Paul Piesker aus dem Spreewalddorf Lehde war einer von denen, die einfach zur falschen Zeit geboren wurden. Wer zwischen 1920 und 1930 in Deutschland auf die Welt kam und männlich war, hatte keine gute Prognose. Aber so etwas lässt sich heute nur im Rückblick sagen, damals war für jeden die Welt noch in Ordnung, ein normales Leben wie eh und je, mit Höhen und Tiefen schien vor ihnen zu liegen. Niemand ahnte, dass viele das Jahr 1945 nur mit viel Glück er- und überleben werden. Paul Piesker war Jahrgang 1926 und einer von den wenigen, die den Krieg überstanden, wenn auch schwer gezeichnet.
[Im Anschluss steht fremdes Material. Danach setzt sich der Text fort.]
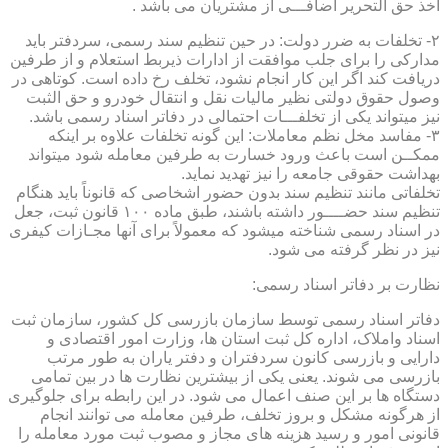
اخذ حق التحریر اضافـــی از مشتریان می باشد .
۲- تخلفات به ضرر دولت: در حین تنظیم سند رسمی، سردفتر باید
مدارکی را برای جلب موافقت از ادارات ذیربط استعلام و از طرفین
دریافت کند اگر این کار انجام نشود، تخلف رخ داده است. کوتاهی در
وصول حقوق دولتی نظیر مالیات نقل و انتقال خودرو و حق الثبت
نیز میتواند یکی از تخلفـــات احتمالی در دفاتر اسناد رسمی باشد.
۳- مفاسد مخل نظم معاملات: این گونه تخلفات علاوه بر اینکه
ممکــن است باعث ورود خسارت به طرفین معامله شود میتواند
بهداشت حقوقی جامعه را نیز تهدید نماید.
تخلفاتی مانند تنظیم سند بدون حضور اشخاصی که قانوناً باید هنگام
تنظیم سند حضــــور داشته باشند، طبق ماده ۱۰۰ قانون ثبت، جعل
در اسناد رسمی شناخته میشود که معمولاً برای آنها مجـازات کیفری
نیز در نظر گرفته می شود.
نظارت بر دفاتر اسناد رسمی:
دفاتر اسناد رسمی توسط سازمان بازرسی کل کشور، سازمان ثبت
اسناد واملاک، اداره کل ثبت استان ها، وزارت امور اقتصادی و
دارایی و بازرسی کانون سردفتران و دفتر یاران به طور مرتب
بازرسی می شوند. یعنی یکی از بیشترین نظارت ها در بین تمامی
دستگاه ها بر این صنف اعمال می شود. در این رابطه برای جلوگیری
از هرگونه مشکل و بروز تخلف، طرفین معامله می توانند انجام
قانونی امور و رسید هزینه های مجاز و مصوب ثبت مورد معامله را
Doch zunächst erlebte er eine unbeschwerte Kindheit, von einer liebevollen Mutter umsorgt, inmitten des Spreewaldes. Mit den braunen Machthabern hatte er früh schlechte Erfahrungen gemacht. Anfangs noch begeisterter Pimpf und gern das Braunhemd tragend, wurden ihm die Demonstrationen und Aufmärsche langsam lästig – es waren keine politischen Gründe, es war einfach die Zeit, die ihm fehlte. Je größer er wurde, desto öfter fuhr er mit dem Kahn Feriengäste. In guten Zeiten verdiente er mehr als seine Mutter, die im Café Venedig arbeitete. Sein Fahrrad, sein Konfirmandenanzug und noch so manchen anderen Wunsch finanzierte er mit selbstverdientem Geld. Wiedermal aus „Zeitgründen“ nahm er an einem Pflichtumzug zum 1. Mai nicht teil, aber sah vom Straßenrand zu, denn die Anwesenheit war befohlen worden. Er wollte danach so schnell es ging mit seinem Fahrrad zurück nach Lehde, die Urlauber warteten. Vielleicht war er in Gedanken schon bei der Kahnfahrt, sodass er vergaß, die Hakenkreuzfahnen zu grüßen. Eine schallende Ohrfeige war die Folge, er bekam sie von einem Zugordner. Für ihn war klar, dass er nie wieder zu den Pimpfen gehen wird, diese Demütigung saß tief. Erstmal blieb sein Entschluss scheinbar ohne Folgen, allerdings bekam er einfach nach der Schule keine Lehrstelle, was sich der gute Schüler, nicht erklären konnte …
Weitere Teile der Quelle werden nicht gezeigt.